(DATA FOR THIS TASK Opens)
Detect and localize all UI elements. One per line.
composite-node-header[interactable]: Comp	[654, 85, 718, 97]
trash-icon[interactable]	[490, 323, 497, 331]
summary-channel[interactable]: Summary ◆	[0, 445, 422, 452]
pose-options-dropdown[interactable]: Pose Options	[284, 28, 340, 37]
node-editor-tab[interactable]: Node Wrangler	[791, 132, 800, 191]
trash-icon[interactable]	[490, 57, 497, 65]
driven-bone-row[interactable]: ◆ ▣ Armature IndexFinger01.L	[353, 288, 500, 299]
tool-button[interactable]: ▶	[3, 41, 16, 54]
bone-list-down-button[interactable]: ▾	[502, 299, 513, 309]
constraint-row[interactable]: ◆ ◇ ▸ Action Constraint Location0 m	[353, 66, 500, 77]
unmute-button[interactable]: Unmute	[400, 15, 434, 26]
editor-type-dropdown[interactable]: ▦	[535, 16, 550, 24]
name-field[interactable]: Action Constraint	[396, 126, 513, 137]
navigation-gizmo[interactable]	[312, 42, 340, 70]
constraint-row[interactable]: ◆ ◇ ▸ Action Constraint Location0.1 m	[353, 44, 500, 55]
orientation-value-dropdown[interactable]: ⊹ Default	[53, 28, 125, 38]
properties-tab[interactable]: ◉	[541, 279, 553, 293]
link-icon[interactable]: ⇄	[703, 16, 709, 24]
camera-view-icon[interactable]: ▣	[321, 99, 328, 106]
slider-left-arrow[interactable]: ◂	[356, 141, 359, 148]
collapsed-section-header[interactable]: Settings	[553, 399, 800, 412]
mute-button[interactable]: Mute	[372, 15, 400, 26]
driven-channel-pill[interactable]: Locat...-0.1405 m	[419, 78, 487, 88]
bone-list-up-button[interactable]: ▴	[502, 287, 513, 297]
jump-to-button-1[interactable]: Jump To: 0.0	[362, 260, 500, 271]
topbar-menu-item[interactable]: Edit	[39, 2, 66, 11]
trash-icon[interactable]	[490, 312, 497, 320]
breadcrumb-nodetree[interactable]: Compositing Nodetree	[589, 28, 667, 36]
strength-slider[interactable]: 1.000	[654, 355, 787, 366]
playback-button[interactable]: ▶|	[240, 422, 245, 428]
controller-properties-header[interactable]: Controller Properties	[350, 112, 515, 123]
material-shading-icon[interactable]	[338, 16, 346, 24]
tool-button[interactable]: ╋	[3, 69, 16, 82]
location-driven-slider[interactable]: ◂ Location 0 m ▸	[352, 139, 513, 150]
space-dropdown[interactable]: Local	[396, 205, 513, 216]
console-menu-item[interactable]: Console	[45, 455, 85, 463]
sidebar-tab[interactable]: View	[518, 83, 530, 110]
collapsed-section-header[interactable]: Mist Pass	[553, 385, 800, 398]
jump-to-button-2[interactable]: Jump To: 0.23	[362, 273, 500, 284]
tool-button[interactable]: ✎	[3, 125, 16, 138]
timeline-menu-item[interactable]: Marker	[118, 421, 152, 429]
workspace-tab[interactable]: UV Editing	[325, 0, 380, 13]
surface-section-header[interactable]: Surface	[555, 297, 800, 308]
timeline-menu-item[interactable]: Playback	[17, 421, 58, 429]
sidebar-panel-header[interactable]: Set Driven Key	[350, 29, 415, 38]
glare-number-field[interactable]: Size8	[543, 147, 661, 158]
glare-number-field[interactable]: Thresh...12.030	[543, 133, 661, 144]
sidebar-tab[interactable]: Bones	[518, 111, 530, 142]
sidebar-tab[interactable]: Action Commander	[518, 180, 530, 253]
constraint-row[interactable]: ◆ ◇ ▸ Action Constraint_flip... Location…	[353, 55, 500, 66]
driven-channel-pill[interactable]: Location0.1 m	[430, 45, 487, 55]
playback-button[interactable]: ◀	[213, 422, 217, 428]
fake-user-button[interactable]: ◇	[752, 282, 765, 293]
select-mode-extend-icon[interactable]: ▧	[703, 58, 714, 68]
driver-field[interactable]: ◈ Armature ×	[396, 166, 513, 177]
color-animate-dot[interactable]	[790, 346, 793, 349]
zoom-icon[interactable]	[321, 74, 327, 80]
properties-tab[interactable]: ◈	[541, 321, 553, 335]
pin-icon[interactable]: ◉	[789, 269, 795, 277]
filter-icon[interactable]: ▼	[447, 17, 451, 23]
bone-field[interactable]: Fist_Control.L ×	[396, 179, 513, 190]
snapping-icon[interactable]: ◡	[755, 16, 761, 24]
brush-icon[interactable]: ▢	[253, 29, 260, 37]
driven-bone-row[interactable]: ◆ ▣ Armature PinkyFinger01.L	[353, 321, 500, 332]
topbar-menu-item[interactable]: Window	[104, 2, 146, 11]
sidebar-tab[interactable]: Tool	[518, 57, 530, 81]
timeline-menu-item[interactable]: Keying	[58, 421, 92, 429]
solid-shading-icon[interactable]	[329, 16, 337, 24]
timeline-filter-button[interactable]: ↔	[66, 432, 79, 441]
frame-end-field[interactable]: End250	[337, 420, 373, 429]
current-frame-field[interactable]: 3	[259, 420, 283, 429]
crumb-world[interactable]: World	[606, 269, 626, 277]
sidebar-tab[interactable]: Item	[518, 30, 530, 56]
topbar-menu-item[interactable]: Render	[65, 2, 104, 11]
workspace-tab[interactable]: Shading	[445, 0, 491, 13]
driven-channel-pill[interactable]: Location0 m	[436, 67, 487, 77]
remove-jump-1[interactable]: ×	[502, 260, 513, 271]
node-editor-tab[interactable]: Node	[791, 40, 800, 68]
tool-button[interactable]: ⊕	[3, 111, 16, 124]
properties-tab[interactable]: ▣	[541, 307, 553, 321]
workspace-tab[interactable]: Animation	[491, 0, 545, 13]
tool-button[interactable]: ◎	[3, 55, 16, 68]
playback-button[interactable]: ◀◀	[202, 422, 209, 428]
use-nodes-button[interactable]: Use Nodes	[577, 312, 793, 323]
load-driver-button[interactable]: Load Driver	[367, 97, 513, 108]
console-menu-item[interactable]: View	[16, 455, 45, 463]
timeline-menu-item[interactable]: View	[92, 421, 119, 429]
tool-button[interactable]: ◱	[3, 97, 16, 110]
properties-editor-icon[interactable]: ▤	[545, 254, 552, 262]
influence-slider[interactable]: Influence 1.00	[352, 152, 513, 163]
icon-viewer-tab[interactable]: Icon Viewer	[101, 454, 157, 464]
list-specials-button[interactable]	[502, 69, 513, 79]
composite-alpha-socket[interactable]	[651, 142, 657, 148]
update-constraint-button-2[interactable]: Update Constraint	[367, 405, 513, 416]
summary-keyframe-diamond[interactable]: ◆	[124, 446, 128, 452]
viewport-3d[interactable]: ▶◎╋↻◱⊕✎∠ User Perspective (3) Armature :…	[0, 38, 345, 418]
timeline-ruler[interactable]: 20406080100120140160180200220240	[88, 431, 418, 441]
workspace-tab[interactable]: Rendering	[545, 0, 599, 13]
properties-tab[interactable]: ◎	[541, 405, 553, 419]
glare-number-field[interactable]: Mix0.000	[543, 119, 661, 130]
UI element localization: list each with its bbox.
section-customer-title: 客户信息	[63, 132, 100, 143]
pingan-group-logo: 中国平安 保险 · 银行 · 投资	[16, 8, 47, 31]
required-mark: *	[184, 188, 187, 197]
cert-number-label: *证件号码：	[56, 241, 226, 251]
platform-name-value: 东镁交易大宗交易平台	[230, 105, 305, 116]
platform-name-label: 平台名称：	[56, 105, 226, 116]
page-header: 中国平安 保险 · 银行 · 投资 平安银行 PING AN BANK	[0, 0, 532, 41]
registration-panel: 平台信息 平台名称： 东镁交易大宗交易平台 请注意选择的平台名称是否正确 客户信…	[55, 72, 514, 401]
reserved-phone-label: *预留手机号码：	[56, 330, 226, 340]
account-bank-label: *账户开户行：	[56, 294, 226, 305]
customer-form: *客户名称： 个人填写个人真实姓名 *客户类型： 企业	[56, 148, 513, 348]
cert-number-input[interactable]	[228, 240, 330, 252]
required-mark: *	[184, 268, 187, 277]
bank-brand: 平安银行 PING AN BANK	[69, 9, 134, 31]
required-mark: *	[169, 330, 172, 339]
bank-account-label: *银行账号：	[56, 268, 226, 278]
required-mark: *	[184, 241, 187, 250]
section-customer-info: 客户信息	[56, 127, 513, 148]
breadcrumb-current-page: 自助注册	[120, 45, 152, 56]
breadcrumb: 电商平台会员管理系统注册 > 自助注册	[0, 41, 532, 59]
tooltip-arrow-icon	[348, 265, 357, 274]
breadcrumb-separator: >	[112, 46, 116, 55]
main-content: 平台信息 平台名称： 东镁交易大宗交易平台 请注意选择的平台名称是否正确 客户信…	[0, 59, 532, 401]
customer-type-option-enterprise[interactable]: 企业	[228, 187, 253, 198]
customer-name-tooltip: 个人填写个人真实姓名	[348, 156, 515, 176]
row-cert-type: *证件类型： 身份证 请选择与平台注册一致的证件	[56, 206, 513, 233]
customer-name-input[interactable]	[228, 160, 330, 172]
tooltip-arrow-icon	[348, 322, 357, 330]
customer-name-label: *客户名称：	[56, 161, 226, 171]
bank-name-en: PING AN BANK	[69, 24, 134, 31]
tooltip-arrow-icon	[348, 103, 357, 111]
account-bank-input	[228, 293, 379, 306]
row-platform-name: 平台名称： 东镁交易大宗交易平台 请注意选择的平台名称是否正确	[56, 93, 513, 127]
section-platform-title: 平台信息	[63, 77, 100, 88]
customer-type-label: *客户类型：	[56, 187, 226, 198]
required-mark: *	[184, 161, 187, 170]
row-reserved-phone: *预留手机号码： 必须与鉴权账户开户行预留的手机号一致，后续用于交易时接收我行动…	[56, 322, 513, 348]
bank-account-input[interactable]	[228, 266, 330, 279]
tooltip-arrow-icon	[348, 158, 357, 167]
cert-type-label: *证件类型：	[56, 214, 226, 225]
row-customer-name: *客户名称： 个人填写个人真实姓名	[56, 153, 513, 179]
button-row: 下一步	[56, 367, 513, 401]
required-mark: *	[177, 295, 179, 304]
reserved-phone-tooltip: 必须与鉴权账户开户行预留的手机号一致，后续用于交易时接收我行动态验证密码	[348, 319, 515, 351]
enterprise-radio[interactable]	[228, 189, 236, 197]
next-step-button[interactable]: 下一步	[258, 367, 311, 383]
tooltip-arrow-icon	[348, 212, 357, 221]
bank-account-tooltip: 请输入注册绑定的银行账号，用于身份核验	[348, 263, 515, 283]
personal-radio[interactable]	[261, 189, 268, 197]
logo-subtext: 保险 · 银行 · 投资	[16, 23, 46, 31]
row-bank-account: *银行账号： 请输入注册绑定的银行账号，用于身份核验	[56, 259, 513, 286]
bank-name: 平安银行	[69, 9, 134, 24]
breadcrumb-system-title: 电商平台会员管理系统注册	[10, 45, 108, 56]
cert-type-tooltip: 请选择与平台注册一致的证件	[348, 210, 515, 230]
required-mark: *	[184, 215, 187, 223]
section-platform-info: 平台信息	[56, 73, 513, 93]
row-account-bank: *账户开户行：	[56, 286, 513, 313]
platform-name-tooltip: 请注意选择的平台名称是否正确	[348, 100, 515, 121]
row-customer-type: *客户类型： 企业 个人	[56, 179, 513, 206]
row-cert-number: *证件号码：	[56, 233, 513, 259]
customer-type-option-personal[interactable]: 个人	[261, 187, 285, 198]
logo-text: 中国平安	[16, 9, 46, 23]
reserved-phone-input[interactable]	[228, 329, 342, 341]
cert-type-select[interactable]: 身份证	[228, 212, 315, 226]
(DATA FOR THIS TASK Closes)
» **WORK REQUIRED**: Every line of the records containing the word "timeline" must appear in the answer.

» **SOLUTION TO THIS PROBLEM**:
timeline-menu-item[interactable]: Marker	[118, 421, 152, 429]
timeline-menu-item[interactable]: Playback	[17, 421, 58, 429]
timeline-menu-item[interactable]: Keying	[58, 421, 92, 429]
timeline-filter-button[interactable]: ↔	[66, 432, 79, 441]
timeline-menu-item[interactable]: View	[92, 421, 119, 429]
timeline-ruler[interactable]: 20406080100120140160180200220240	[88, 431, 418, 441]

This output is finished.